Kredit Perbankan RI Tumbuh 12,15 persen Ditengah Perlambatan Ekonomi Global
Pertumbuhan kredit tersebut menunjukkan kualitas kredit terjaga di tengah situasi global yang mengalami pelemahan.
Pertumbuhan kredit tersebut menunjukkan kualitas kredit terjaga di tengah situasi global yang mengalami pelemahan.
Kredit Perbankan RI Tumbuh 12,15 persen Ditengah Perlambatan Ekonomi Global
Otoritas Jasa Keuangan (OJK) mencatat hingga Mei 2024 pertumbuhan kredit masih tumbuh dua digit yakni 12,15 persen secara tahunan atau menjadi Rp7.376 triliun.
Kepala Eksekutif Pengawas Perbankan Otoritas Jasa Keuangan (OJK) Dian Ediana Rae, mengatakan pertumbuhan kredit tersebut menunjukkan kualitas kredit terjaga, dengan tingkat rasio kredit bermasalah (non performing loan/NPL) industri perbankan gross tercatat 2,34 persen, sebelumnya 2,33 persen.
Lalu NPL nett berada di angka 0,79 persen, sebelumnya 0,81 persen.
"Penyaluran kredit yang cukup signifikan tersebut, melanjutkan tren pertumbuhan kredit sejak periode-periode sebelumnya, dan searah dnegan target pertumbuhan 2024," kata Dian dalam konferensi pers hasi RDK Juni 2024, Senin (8/7/2024).
Dian menyebut, tren pertumbuhan kredit yang baik ini menunjukkan kinerja perbankan yang baik dan bukti dukungan perbankan untuk terus mendukung perekonomian nasional.
Sejalan dengan itu, Dana Pihak Ketiga (DPK) mengalami pertumbuhan positif diangka 8,63 persen secara tahunan, dengan likuditas dari alat likuid per non core deposit (AL/NCD) dan alat likuid terhadap dana pihak ketiga (AL/DPK) masing-masing 114,58 persen dan 25,79 persen.

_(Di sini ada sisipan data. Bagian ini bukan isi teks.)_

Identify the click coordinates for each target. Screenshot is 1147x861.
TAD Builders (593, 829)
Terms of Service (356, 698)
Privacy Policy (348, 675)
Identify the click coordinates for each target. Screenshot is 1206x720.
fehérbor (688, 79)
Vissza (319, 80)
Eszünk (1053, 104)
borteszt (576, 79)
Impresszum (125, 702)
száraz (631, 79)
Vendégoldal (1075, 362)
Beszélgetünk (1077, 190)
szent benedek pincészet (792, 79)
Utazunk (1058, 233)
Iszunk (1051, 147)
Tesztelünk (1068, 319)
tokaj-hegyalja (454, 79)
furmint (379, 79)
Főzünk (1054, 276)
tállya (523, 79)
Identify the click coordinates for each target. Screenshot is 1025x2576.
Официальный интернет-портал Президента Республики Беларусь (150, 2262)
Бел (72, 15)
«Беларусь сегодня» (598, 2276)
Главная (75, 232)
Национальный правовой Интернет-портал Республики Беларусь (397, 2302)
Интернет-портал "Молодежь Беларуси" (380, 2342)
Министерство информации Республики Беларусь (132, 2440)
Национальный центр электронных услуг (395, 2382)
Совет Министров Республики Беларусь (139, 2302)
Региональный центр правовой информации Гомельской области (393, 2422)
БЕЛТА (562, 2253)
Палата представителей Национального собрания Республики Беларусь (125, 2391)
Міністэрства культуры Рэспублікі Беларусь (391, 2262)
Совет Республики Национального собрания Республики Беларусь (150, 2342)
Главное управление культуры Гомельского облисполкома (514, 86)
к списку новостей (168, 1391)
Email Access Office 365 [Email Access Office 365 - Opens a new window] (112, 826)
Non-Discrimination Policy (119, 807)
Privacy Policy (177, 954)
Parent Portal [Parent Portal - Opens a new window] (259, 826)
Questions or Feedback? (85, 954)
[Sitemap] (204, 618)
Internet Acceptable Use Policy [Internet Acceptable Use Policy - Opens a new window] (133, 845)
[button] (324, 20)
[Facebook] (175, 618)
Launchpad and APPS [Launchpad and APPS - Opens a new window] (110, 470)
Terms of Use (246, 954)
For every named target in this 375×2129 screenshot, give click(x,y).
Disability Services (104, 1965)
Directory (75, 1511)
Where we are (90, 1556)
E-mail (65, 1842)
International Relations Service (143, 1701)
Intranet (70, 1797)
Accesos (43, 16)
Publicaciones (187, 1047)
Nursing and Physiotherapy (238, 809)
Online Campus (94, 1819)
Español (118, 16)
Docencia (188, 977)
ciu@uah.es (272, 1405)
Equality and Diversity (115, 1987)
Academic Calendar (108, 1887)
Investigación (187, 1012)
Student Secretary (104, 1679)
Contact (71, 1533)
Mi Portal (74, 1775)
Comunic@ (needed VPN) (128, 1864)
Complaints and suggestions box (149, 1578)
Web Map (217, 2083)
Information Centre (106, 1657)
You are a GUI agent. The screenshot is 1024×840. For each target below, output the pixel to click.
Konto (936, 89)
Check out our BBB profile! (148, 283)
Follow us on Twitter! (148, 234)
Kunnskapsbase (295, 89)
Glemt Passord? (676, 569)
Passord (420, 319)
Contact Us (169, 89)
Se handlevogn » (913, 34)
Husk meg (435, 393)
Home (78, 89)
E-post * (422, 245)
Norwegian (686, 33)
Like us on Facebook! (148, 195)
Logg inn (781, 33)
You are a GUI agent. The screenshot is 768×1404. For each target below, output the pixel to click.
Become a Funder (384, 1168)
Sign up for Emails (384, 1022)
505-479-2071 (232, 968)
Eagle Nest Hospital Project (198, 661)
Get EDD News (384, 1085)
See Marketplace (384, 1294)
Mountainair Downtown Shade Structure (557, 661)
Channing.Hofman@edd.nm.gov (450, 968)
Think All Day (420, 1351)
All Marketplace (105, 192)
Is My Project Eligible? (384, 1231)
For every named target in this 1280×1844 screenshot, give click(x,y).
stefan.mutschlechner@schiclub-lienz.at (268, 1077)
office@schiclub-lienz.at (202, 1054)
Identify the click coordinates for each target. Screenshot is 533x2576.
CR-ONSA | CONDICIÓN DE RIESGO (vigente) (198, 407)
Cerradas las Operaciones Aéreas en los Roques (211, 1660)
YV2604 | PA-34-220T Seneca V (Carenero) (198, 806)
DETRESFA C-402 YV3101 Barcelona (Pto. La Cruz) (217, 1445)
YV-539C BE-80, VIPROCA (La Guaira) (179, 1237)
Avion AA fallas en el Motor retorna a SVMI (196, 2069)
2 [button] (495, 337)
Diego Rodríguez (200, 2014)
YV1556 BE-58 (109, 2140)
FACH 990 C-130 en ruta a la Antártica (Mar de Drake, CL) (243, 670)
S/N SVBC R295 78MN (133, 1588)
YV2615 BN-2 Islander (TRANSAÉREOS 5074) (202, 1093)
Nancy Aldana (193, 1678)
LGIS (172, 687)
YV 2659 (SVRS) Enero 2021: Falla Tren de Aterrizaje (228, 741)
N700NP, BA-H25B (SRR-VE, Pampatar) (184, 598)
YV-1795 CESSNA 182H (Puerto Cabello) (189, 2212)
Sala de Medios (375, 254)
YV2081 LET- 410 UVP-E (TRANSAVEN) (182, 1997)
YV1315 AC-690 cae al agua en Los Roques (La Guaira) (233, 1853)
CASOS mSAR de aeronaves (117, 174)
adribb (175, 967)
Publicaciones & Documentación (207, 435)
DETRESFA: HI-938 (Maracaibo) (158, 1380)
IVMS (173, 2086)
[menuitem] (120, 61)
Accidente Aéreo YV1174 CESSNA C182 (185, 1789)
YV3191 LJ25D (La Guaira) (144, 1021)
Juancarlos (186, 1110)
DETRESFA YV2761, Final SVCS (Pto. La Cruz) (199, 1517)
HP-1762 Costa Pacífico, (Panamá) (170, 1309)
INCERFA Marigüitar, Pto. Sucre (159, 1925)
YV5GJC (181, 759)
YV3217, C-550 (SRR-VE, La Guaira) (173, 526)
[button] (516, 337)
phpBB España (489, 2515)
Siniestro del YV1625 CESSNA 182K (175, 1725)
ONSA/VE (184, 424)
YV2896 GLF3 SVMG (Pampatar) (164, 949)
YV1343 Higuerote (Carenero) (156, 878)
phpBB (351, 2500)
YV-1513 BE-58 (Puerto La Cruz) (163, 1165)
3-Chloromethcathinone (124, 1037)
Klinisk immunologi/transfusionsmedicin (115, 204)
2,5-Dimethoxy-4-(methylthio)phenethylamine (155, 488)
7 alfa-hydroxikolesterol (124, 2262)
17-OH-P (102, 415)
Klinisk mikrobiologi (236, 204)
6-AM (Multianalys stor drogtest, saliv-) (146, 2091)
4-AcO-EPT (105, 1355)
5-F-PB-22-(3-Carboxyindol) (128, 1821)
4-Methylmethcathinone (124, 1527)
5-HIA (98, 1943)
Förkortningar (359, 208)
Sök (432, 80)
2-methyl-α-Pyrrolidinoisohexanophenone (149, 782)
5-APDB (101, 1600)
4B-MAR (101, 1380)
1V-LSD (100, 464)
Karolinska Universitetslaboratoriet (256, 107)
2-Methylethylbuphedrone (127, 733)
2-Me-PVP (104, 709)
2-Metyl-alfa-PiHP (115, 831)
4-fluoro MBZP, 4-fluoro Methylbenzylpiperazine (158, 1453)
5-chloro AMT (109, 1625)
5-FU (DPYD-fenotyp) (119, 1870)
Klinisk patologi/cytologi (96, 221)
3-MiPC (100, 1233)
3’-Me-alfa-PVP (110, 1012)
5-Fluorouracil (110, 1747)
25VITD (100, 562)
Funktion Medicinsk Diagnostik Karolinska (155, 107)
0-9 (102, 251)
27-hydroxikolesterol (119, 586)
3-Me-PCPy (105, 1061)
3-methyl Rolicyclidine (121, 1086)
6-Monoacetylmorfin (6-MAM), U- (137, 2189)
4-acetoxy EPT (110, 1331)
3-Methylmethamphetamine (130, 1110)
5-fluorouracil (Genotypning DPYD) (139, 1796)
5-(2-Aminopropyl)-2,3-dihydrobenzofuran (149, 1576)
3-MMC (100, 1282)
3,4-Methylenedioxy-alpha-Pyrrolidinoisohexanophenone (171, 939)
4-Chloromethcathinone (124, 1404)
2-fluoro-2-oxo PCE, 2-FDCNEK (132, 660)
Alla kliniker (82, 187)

Kedua hal itu di atas treshold masing-masing 50 persen dan 10 persen.
Adapun pada Mei 2024, perbankan Indonesia masih ditopang dengan permodalan yang kuat sebesar 26,22 persen dengan tingkat profitabilitas perbankan mencapai 2,56 persen Return on Asset (ROA).
Dalam kesempatan yang sama, Ketua Dewan Komisioner OJK Mahendra Siregar, melaporkan stabilitas sektor jasa keuangan nasional Juni 2024 tetap terjaga di tengah masih tingginya ketidakpastian global.
"Menilai sektor jasa keuangan terjaga stabil dan kontributif terhadap pertumbuhan nasional didukung oleh tingkat solvabilitas yang tinggi dan profil risiko yang manajeble di tengah masih tingginya ketidakpastian global," kata Mahendra.
Mahendra menjelaskan, perekonomian global secara umum menunjukkan pelemahan.
Hal itu merujuk pada data perekonomian AS yang tercatat lebih rendah dari ekspektasi di tengah inflasi yang masih melekat kuat di dalam perekonomian Amerika.
Di Eropa perekonomian sedang menghadapi tantangan dan tekanan fiskal. Sementara di China terjadi kontraksi antara permintaan dan suplai yang terus berlangsung di tengah stimulus agresif yang dilakukan oleh pemerintah Tiongkok baik oleh otoritas moneter dan fiskal.
Di sisi lain, kata Mahendra perekonomian domestik justru tetap terjaga. Hal itu dilihat dari pemulihan permintaan masyarakat yang terus berlanjut meskipun cenderung masih lambat.
OJK juga melihat inflasi di dalam negeri masih relatif stabil, dengan pertumbuhan uang beredar atau M2 yang meningkat mengindikasikan potensi berlanjutnya penguatan permintaan ke depan.
Selanjutnya, untuk produksi sektor manufaktur juga mencatatkan ekspansi meskipun termoderasi terlihat dari penurunan indeks PMI manufaktur menjadi sebesar 50,7 dibandingkan bulan sebelumnya 52,1.
Adapun dalam rangka menjaga stabilitas sistem keuangan, OJK menekankan pentingnya penerapan prinsip kehati-hatian dan manajemen risiko yang selaras dengan standar internasional.